■ PROMPT ■
Output each record exactly as given. Leave out every picture.

■ DATASET RECORDS ■
"""

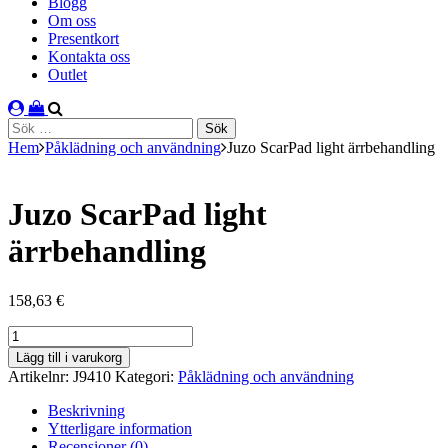
Blogg
Om oss
Presentkort
Kontakta oss
Outlet
Sök
efter:
Hem
Påklädning och användning
Juzo ScarPad light ärrbehandling
Juzo ScarPad light
ärrbehandling
158,63
€
Juzo
ScarPad
Lägg till i varukorg
light
Artikelnr:
J9410
Kategori:
Påklädning och användning
ärrbehandling
mängd
Beskrivning
Ytterligare information
Recensioner (0)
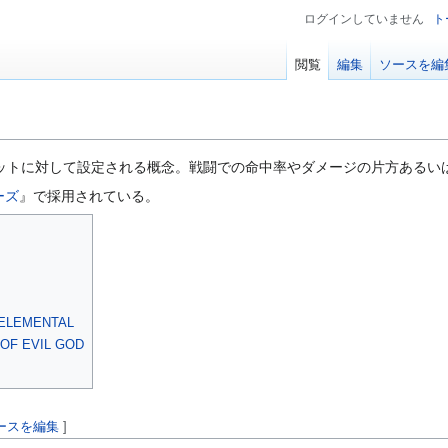
ログインしていません
ト
閲覧
編集
ソースを編
ニットに対して設定される概念。戦闘での命中率やダメージの片方あるい
ーズ
』で採用されている。
ELEMENTAL
OF EVIL GOD
ースを編集
]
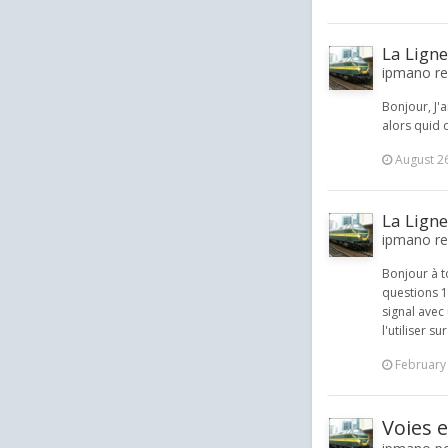
La Lign
ipmano rep
Bonjour, J'a
alors quid d
August 2
La Lign
ipmano rep
Bonjour à t
questions 1:
signal avec 
l'utiliser su
February
Voies 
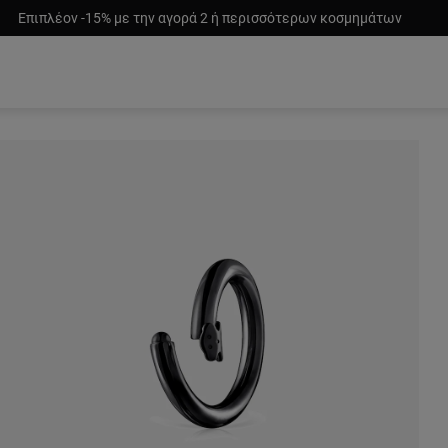
Επιπλέον -15% με την αγορά 2 ή περισσότερων κοσμημάτων
59,00 €
45,00 €
59,00 €
85,00 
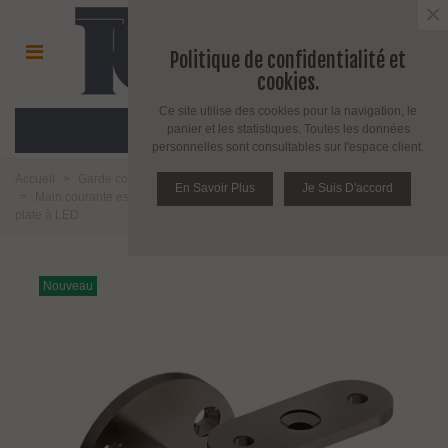
×
Politique de confidentialité et
cookies.
Ce site utilise des cookies pour la navigation, le
MENU
panier et les statistiques. Toutes les données
personnelles sont consultables sur l'espace client.
Accueil
>
Garde corps, repose pieds, main courante, câble et accessoire
En Savoir Plus
Je Suis D'accord
>
Main courante escalier
>
Support mural coudé inox pour main courante
plate à LED
Nouveau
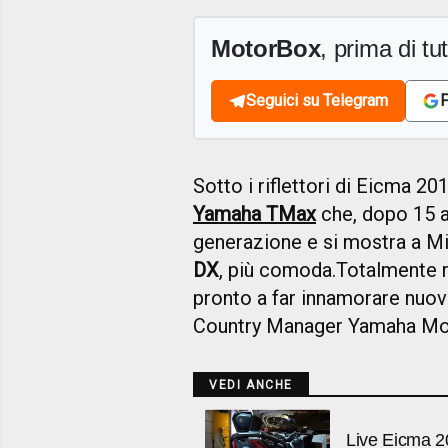
MotorBox
, prima di tutt
Seguici su Telegram
F
Sotto i riflettori di Eicma 20
Yamaha TMax
che, dopo 15 an
generazione e si mostra a Mi
DX
, più comoda.Totalmente 
pronto a far innamorare nuovi
Country Manager Yamaha Moto
VEDI ANCHE
Live Eicma 2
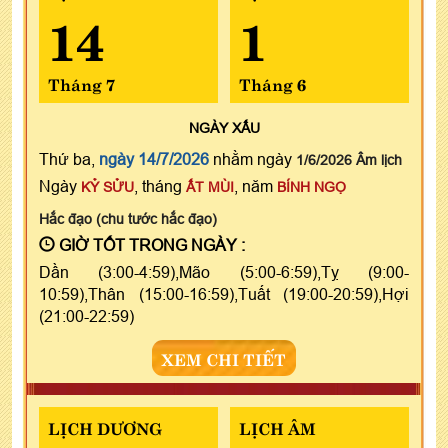
14
1
Tháng 7
Tháng 6
NGÀY
XẤU
Thứ ba,
ngày 14/7/2026
nhằm ngày
1/6/2026 Âm lịch
Ngày
, tháng
, năm
KỶ SỬU
ẤT MÙI
BÍNH NGỌ
Hắc đạo (chu tước hắc đạo)
GIỜ TỐT TRONG NGÀY :
Dần (3:00-4:59),Mão (5:00-6:59),Tỵ (9:00-
10:59),Thân (15:00-16:59),Tuất (19:00-20:59),Hợi
(21:00-22:59)
XEM CHI TIẾT
LỊCH DƯƠNG
LỊCH ÂM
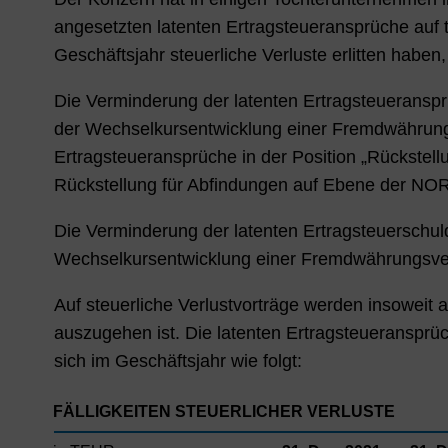
angesetzten latenten Ertragsteueransprüche auf
Geschäftsjahr steuerliche Verluste erlitten habe
Die Verminderung der latenten Ertragsteueranspr
der Wechselkursentwicklung einer Fremdwährun
Ertragsteueransprüche in der Position „Rückstell
Rückstellung für Abfindungen auf Ebene der 
Die Verminderung der latenten Ertragsteuerschuld
Wechselkursentwicklung einer Fremdwährungsve
Auf steuerliche Verlustvorträge werden insoweit a
auszugehen ist. Die latenten Ertragsteueransprüc
sich im Geschäftsjahr wie folgt:
FÄLLIGKEITEN STEUERLICHER VERLUSTE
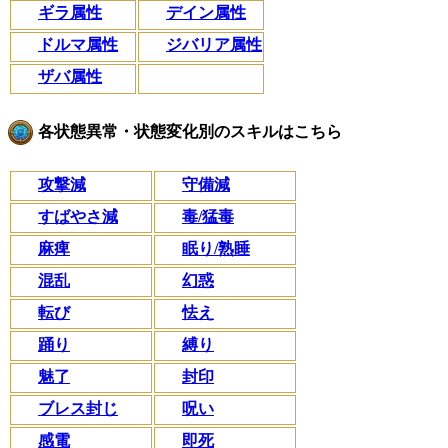
ギラ属性
デイン属性
ドルマ属性
ジバリア属性
ザバ属性
各状態異常・状態変化別のスキルはこちら
攻撃減
守備減
すばやさ減
毒/猛毒
麻痺
眠り/熟睡
混乱
幻惑
転び
怯え
踊り
縛り
魅了
封印
ブレス封じ
呪い
感電
即死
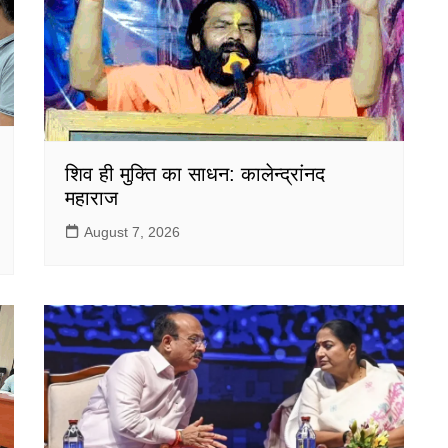
शिव ही मुक्ति का साधन: कालेन्द्रांनद
महाराज
August 7, 2026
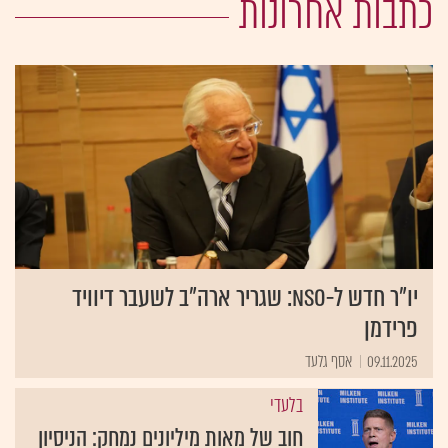
כתבות אחרונות
יו"ר חדש ל-NSO: שגריר ארה"ב לשעבר דיוויד
פרידמן
09.11.2025
אסף גלעד
בלעדי
חוב של מאות מיליונים נמחק: הניסיון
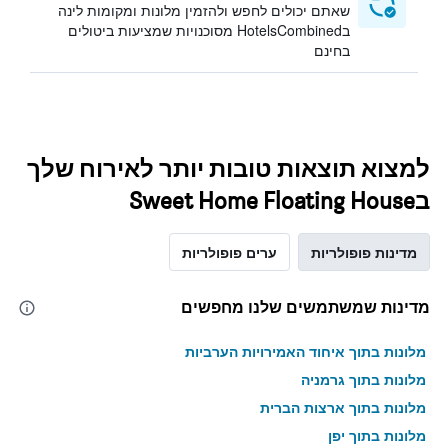
שאתם יכולים לחפש ולהזמין מלונות ומקומות לינה
בHotelsCombined מסוכנויות שמציעות ביטולים
בחינם
למצוא תוצאות טובות יותר לאירוח שלך
בSweet Home Floating House
מדינות פופולריות
ערים פופולריות
מדינות שמשתמשים שלנו מחפשים
מלונות בתוך איחוד האמירויות הערביות
מלונות בתוך גרמניה
מלונות בתוך ארצות הברית
מלונות בתוך יפן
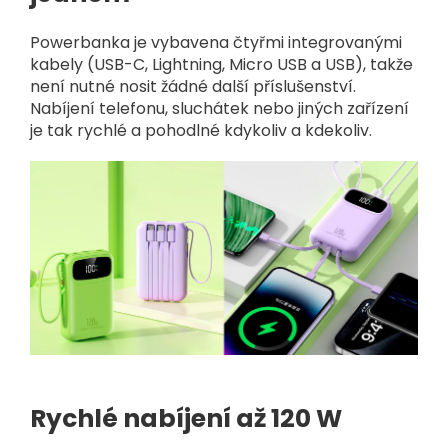
Powerbanka je vybavena čtyřmi integrovanými
kabely (USB-C, Lightning, Micro USB a USB), takže
není nutné nosit žádné další příslušenství.
Nabíjení telefonu, sluchátek nebo jiných zařízení
je tak rychlé a pohodlné kdykoliv a kdekoliv.
Rychlé nabíjení až 120 W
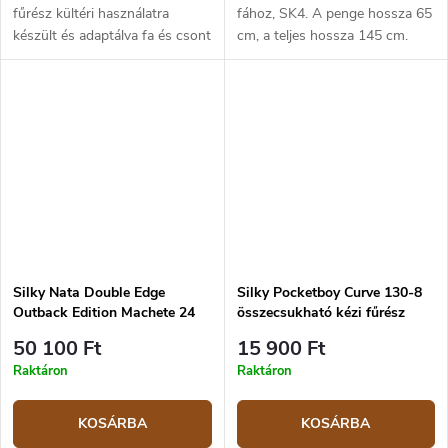
fűrész kültéri használatra
fához, SK4. A penge hossza 65
készült és adaptálva fa és csont
cm, a teljes hossza 145 cm.
vágására. Különösen alkalmas
Markolat gumi anyagból.
kempingezésre, kerti
vadászatra, valamint fák
ápolására és...
Silky Nata Double Edge
Silky Pocketboy Curve 130-8
Outback Edition Machete 24
összecsukható kézi fűrész
cm
50 100 Ft
15 900 Ft
Raktáron
Raktáron
KOSÁRBA
KOSÁRBA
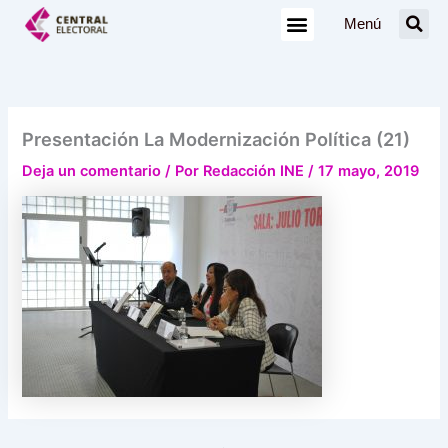
Ir
Menú
al
contenido
Presentación La Modernización Política (21)
Deja un comentario
/ Por
Redacción INE
/
17 mayo, 2019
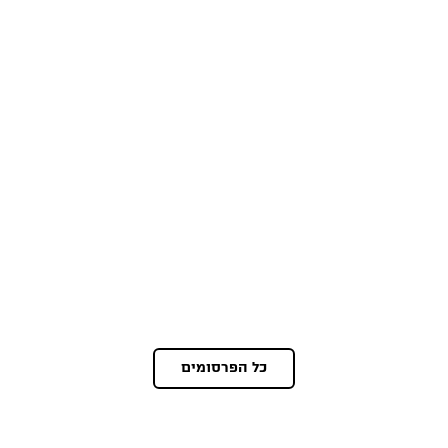
כל הפרסומים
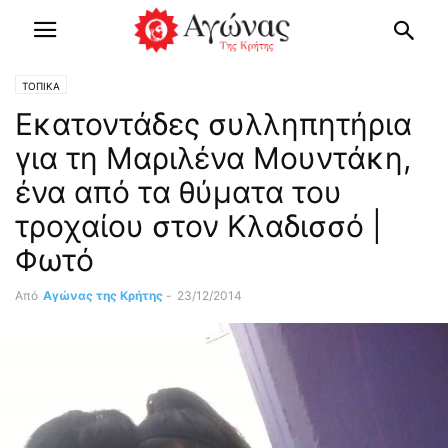
ΤΟΠΙΚΑ
Εκατοντάδες συλληπητήρια
για τη Μαριλένα Μουντάκη,
ένα από τα θύματα του
τροχαίου στον Κλαδισσό |
Φωτό
Από
Αγώνας της Κρήτης
-
23/12/2014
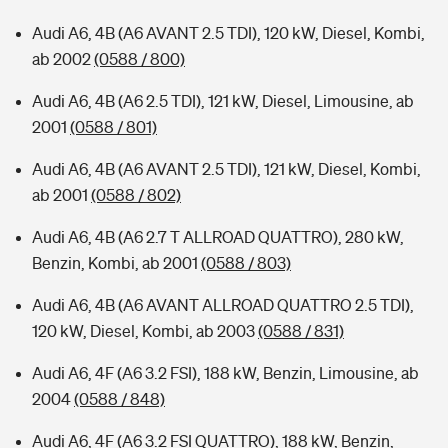
Audi A6, 4B (A6 AVANT 2.5 TDI), 120 kW, Diesel, Kombi,
ab 2002
(0588 / 800)
Audi A6, 4B (A6 2.5 TDI), 121 kW, Diesel, Limousine, ab
2001
(0588 / 801)
Audi A6, 4B (A6 AVANT 2.5 TDI), 121 kW, Diesel, Kombi,
ab 2001
(0588 / 802)
Audi A6, 4B (A6 2.7 T ALLROAD QUATTRO), 280 kW,
Benzin, Kombi, ab 2001
(0588 / 803)
Audi A6, 4B (A6 AVANT ALLROAD QUATTRO 2.5 TDI),
120 kW, Diesel, Kombi, ab 2003
(0588 / 831)
Audi A6, 4F (A6 3.2 FSI), 188 kW, Benzin, Limousine, ab
2004
(0588 / 848)
Audi A6, 4F (A6 3.2 FSI QUATTRO), 188 kW, Benzin,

"""

■ WRITTEN ANSWER ■
Blogg
Om oss
Presentkort
Kontakta oss
Outlet
Sök
efter:
Hem
Påklädning och användning
Juzo ScarPad light ärrbehandling
Juzo ScarPad light
ärrbehandling
158,63
€
Juzo
ScarPad
Lägg till i varukorg
light
Artikelnr:
J9410
Kategori:
Påklädning och användning
ärrbehandling
mängd
Beskrivning
Ytterligare information
Recensioner (0)
ログインしていません
ト
閲覧
編集
ソースを編
ニットに対して設定される概念。戦闘での命中率やダメージの片方あるい
ーズ
』で採用されている。
ELEMENTAL
OF EVIL GOD
ースを編集
]
La Lign
ipmano rep
Bonjour, J'a
alors quid d
August 2
La Lign
ipmano rep
Bonjour à t
questions 1:
signal avec 
l'utiliser su
February
Voies 
Επιπλέον -15% με την αγορά 2 ή περισσότερων κοσμημάτων
59,00 €
45,00 €
59,00 €
85,00 
×
Politique de confidentialité et
cookies.
Ce site utilise des cookies pour la navigation, le
MENU
panier et les statistiques. Toutes les données
personnelles sont consultables sur l'espace client.
Accueil
>
Garde corps, repose pieds, main courante, câble et accessoire
En Savoir Plus
Je Suis D'accord
>
Main courante escalier
>
Support mural coudé inox pour main courante
plate à LED
Nouveau
MotorBox
, prima di tutt
Seguici su Telegram
F
Sotto i riflettori di Eicma 20
Yamaha TMax
che, dopo 15 an
generazione e si mostra a Mi
DX
, più comoda.Totalmente 
pronto a far innamorare nuovi
Country Manager Yamaha Moto
VEDI ANCHE
Live Eicma 2
14
1
Tháng 7
Tháng 6
NGÀY
XẤU
Thứ ba,
ngày 14/7/2026
nhằm ngày
1/6/2026 Âm lịch
Ngày
, tháng
, năm
KỶ SỬU
ẤT MÙI
BÍNH NGỌ
Hắc đạo (chu tước hắc đạo)
GIỜ TỐT TRONG NGÀY :
Dần (3:00-4:59),Mão (5:00-6:59),Tỵ (9:00-
10:59),Thân (15:00-16:59),Tuất (19:00-20:59),Hợi
(21:00-22:59)
XEM CHI TIẾT
LỊCH DƯƠNG
LỊCH ÂM
angesetzten latenten Ertragsteueransprüche auf
Geschäftsjahr steuerliche Verluste erlitten habe
Die Verminderung der latenten Ertragsteueranspr
der Wechselkursentwicklung einer Fremdwährun
Ertragsteueransprüche in der Position „Rückstell
Rückstellung für Abfindungen auf Ebene der 
Die Verminderung der latenten Ertragsteuerschuld
Wechselkursentwicklung einer Fremdwährungsve
Auf steuerliche Verlustvorträge werden insoweit a
auszugehen ist. Die latenten Ertragsteueransprüc
sich im Geschäftsjahr wie folgt:
FÄLLIGKEITEN STEUERLICHER VERLUSTE
ギラ属性
デイン属性
ドルマ属性
ジバリア属性
ザバ属性
各状態異常・状態変化別のスキルはこちら
攻撃減
守備減
すばやさ減
毒/猛毒
麻痺
眠り/熟睡
混乱
幻惑
転び
怯え
踊り
縛り
魅了
封印
ブレス封じ
呪い
感電
即死
शिव ही मुक्ति का साधन: कालेन्द्रांनद
महाराज
August 7, 2026
כתבות אחרונות
יו"ר חדש ל-NSO: שגריר ארה"ב לשעבר דיוויד
פרידמן
09.11.2025
אסף גלעד
בלעדי
חוב של מאות מיליונים נמחק: הניסיון
שאתם יכולים לחפש ולהזמין מלונות ומקומות לינה
בHotelsCombined מסוכנויות שמציעות ביטולים
בחינם
למצוא תוצאות טובות יותר לאירוח שלך
בSweet Home Floating House
מדינות פופולריות
ערים פופולריות
מדינות שמשתמשים שלנו מחפשים
מלונות בתוך איחוד האמירויות הערביות
מלונות בתוך גרמניה
מלונות בתוך ארצות הברית
מלונות בתוך יפן
Powerbanka je vybavena čtyřmi integrovanými
kabely (USB-C, Lightning, Micro USB a USB), takže
není nutné nosit žádné další příslušenství.
Nabíjení telefonu, sluchátek nebo jiných zařízení
je tak rychlé a pohodlné kdykoliv a kdekoliv.
Rychlé nabíjení až 120 W
fűrész kültéri használatra
fához, SK4. A penge hossza 65
készült és adaptálva fa és csont
cm, a teljes hossza 145 cm.
vágására. Különösen alkalmas
Markolat gumi anyagból.
kempingezésre, kerti
vadászatra, valamint fák
ápolására és...
Silky Nata Double Edge
Silky Pocketboy Curve 130-8
Outback Edition Machete 24
összecsukható kézi fűrész
cm
50 100 Ft
15 900 Ft
Raktáron
Raktáron
KOSÁRBA
KOSÁRBA
Ir
Menú
al
contenido
Presentación La Modernización Política (21)
Deja un comentario
/ Por
Redacción INE
/
17 mayo, 2019
כל הפרסומים
ΤΟΠΙΚΑ
Εκατοντάδες συλληπητήρια
για τη Μαριλένα Μουντάκη,
ένα από τα θύματα του
τροχαίου στον Κλαδισσό |
Φωτό
Από
Αγώνας της Κρήτης
-
23/12/2014
Audi A6, 4B (A6 AVANT 2.5 TDI), 120 kW, Diesel, Kombi,
ab 2002
(0588 / 800)
Audi A6, 4B (A6 2.5 TDI), 121 kW, Diesel, Limousine, ab
2001
(0588 / 801)
Audi A6, 4B (A6 AVANT 2.5 TDI), 121 kW, Diesel, Kombi,
ab 2001
(0588 / 802)
Audi A6, 4B (A6 2.7 T ALLROAD QUATTRO), 280 kW,
Benzin, Kombi, ab 2001
(0588 / 803)
Audi A6, 4B (A6 AVANT ALLROAD QUATTRO 2.5 TDI),
120 kW, Diesel, Kombi, ab 2003
(0588 / 831)
Audi A6, 4F (A6 3.2 FSI), 188 kW, Benzin, Limousine, ab
2004
(0588 / 848)
Audi A6, 4F (A6 3.2 FSI QUATTRO), 188 kW, Benzin,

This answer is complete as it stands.